We have words with the up-and-coming menswear designer as he graduates from the Greenwich college with this colourful collection
Having just completed his third year collection at Ravensbourne, menswear designer Kit Neale wasn’t always on a conventional career path. Swapping A Levels for internships, the designer then landed a job as a fashion assistant at Wonderland Magazine before an ultimate desire to design took over. Stating he doesn’t like to pay too much attention to academic input, his rebellious attitude seems to have paid off, with his iridescent creations having already caught the attention of fellow quirky designers including Gareth Pugh, Duckie Brown and Tom Scott NYC to name a few - and all this before graduation...
Dazed Digital: How did you get into fashion?
Kit Neale: I can't put my finger on it - it was a organic pathway I just followed that fed my fascination with craft as well as society.
DD: Is it true that you never did a foundation course or A-Levels?
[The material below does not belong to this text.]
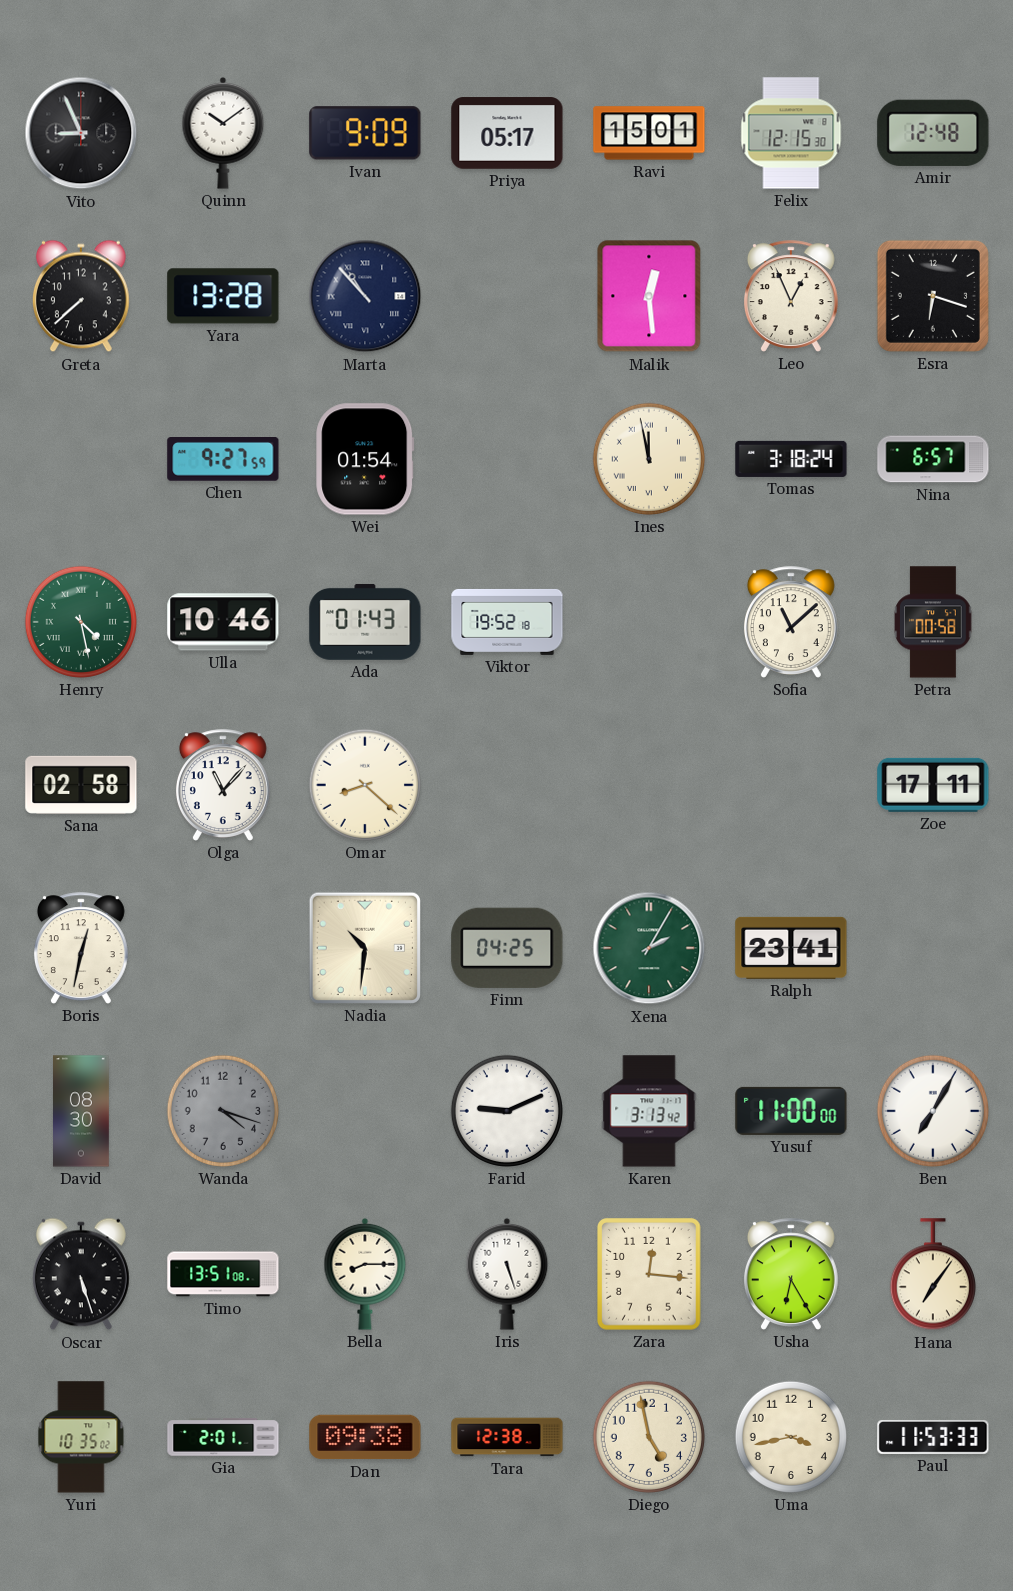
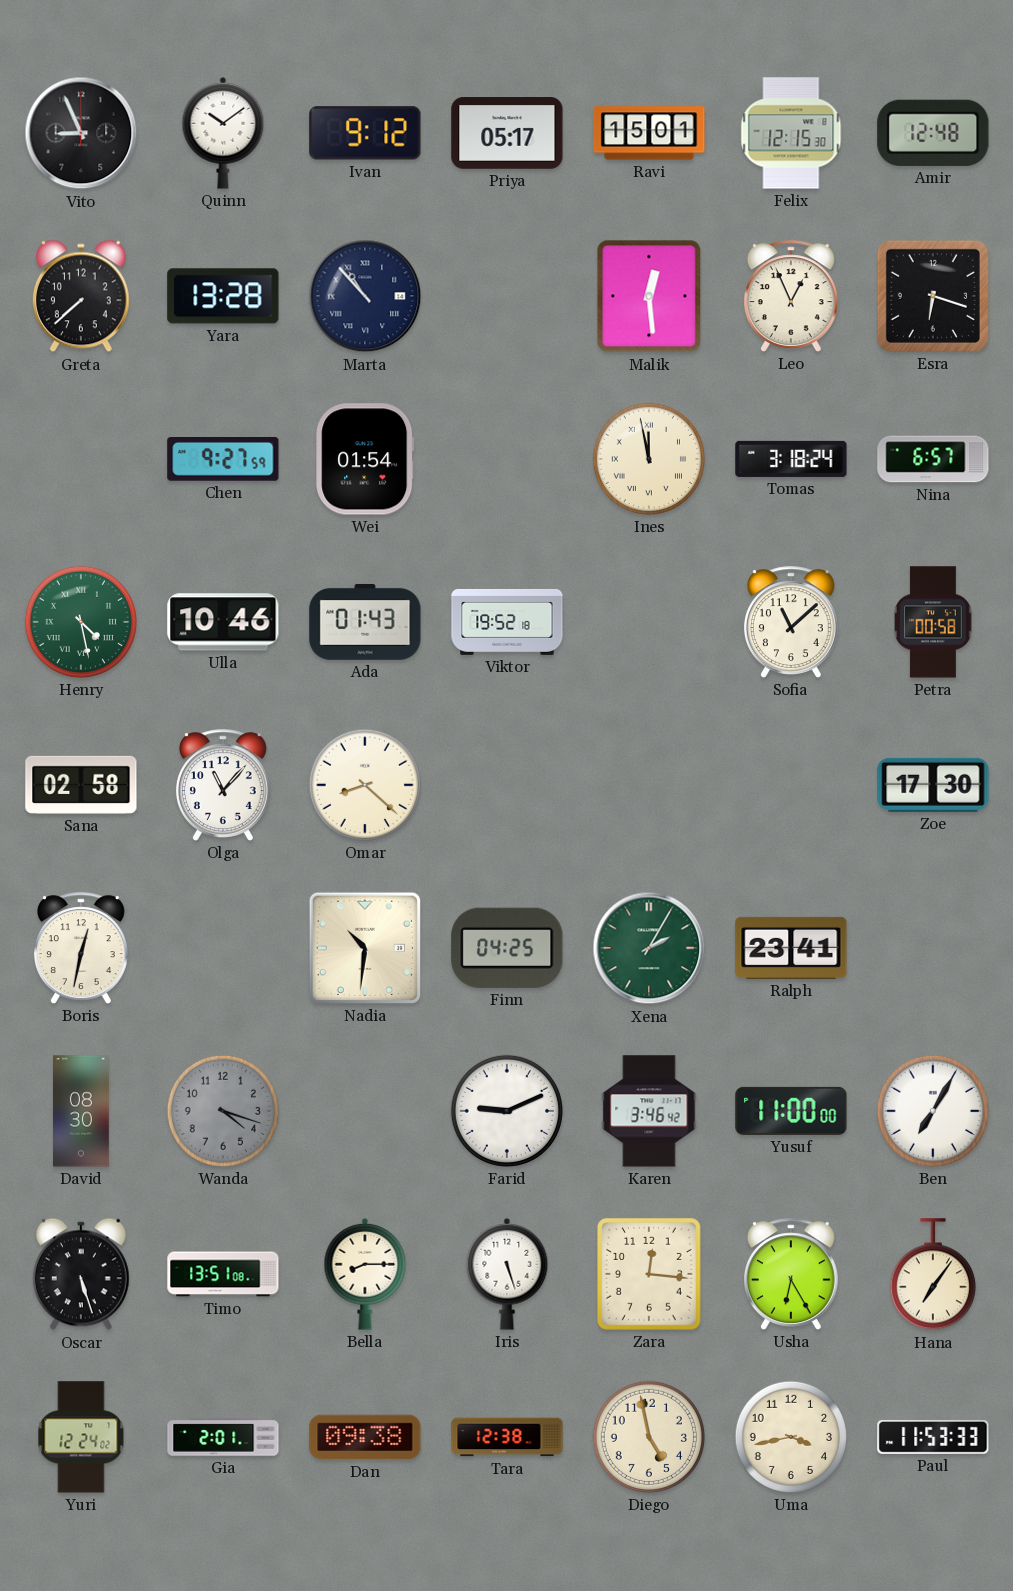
Ivan: 9:09 -> 9:12
Zoe: 17:11 -> 17:30
Karen: 3:13 -> 3:46
Yuri: 10:35 -> 12:24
Do you think coming up through an unconventional route has made you try harder to achieve success?
Kit Neale: Yeah, when I left school I didn't want to do A-levels. Looking back it was a bold move to not go to college but all I wanted to do was move to london and work. Its certainly not been easy but I enjoy it and feel where I am now is naturally where I should be. I found I gained a lot of respect from people in industry pursuing my area of interest from a young age and built a strong support network of people mentoring me to succeed with a lot of hard work.
DD: What was the greatest lesson you learnt at Ravensbourne?
Kit Neale: Higher education places you in a false sense of security. College, while invaluable to my development as a individual and a designer, runs a institutional tick box society - my greatest lesson was to ignore it and discover a working process that suits me.
DD: Describe your aesthetic/style of design...
Kit Neale: I try to design with a stylistic perspective, nothing in my work is particularly coherent or matching. I source different references, textures and shapes and attempt to mould them in to an image that has some sort of correlation with what I'm trying to achieve. It's how people dress in life, it is very tactile.
DD: Which designers do you admire and why?
Kit Neale: I admire a lot of designers such as comme and dries but I tend not to fixate myself on designers like I do with artists and stylist. Artists such as Ray Smith, Grayson Perry and Chris Ofili are more influential to me - their conceptual interpretation of colour and patterns to construct an image and tone is why I love their work. I see similarities with artists as I do with stylists, I'm completely obsessed with Ray Petri.
DD: What future projects are you working on now?
Kit Neale: There are exciting things in the pipeline but nothing in stone. I've set up my own company and really want to push it forward.